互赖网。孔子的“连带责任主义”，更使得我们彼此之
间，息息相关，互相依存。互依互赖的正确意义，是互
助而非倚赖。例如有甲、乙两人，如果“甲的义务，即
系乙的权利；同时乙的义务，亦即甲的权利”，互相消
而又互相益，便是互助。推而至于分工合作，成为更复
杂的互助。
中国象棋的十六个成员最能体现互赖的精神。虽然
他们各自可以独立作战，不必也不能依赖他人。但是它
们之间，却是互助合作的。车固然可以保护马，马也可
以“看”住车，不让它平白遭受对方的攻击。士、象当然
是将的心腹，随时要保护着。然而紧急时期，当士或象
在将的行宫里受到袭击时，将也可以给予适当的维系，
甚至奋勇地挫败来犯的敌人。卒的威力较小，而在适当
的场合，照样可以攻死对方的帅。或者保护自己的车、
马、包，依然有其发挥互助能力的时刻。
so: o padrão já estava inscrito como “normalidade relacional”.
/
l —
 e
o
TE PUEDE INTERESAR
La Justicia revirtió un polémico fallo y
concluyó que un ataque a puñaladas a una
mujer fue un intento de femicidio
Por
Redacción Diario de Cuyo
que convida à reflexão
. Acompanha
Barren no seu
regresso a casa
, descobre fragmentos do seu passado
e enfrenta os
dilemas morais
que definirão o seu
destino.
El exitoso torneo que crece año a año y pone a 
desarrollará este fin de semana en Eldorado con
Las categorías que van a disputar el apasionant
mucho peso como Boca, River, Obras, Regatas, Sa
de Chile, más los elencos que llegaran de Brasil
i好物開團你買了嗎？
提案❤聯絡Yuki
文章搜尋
════════════════
Exercise objective.
Output the whole listing again, keeping every line identical.

Written answer.
互赖网。孔子的“连带责任主义”，更使得我们彼此之
间，息息相关，互相依存。互依互赖的正确意义，是互
助而非倚赖。例如有甲、乙两人，如果“甲的义务，即
系乙的权利；同时乙的义务，亦即甲的权利”，互相消
而又互相益，便是互助。推而至于分工合作，成为更复
杂的互助。
中国象棋的十六个成员最能体现互赖的精神。虽然
他们各自可以独立作战，不必也不能依赖他人。但是它
们之间，却是互助合作的。车固然可以保护马，马也可
以“看”住车，不让它平白遭受对方的攻击。士、象当然
是将的心腹，随时要保护着。然而紧急时期，当士或象
在将的行宫里受到袭击时，将也可以给予适当的维系，
甚至奋勇地挫败来犯的敌人。卒的威力较小，而在适当
的场合，照样可以攻死对方的帅。或者保护自己的车、
马、包，依然有其发挥互助能力的时刻。
so: o padrão já estava inscrito como “normalidade relacional”.
/
l —
 e
o
TE PUEDE INTERESAR
La Justicia revirtió un polémico fallo y
concluyó que un ataque a puñaladas a una
mujer fue un intento de femicidio
Por
Redacción Diario de Cuyo
que convida à reflexão
. Acompanha
Barren no seu
regresso a casa
, descobre fragmentos do seu passado
e enfrenta os
dilemas morais
que definirão o seu
destino.
El exitoso torneo que crece año a año y pone a 
desarrollará este fin de semana en Eldorado con
Las categorías que van a disputar el apasionant
mucho peso como Boca, River, Obras, Regatas, Sa
de Chile, más los elencos que llegaran de Brasil
i好物開團你買了嗎？
提案❤聯絡Yuki
文章搜尋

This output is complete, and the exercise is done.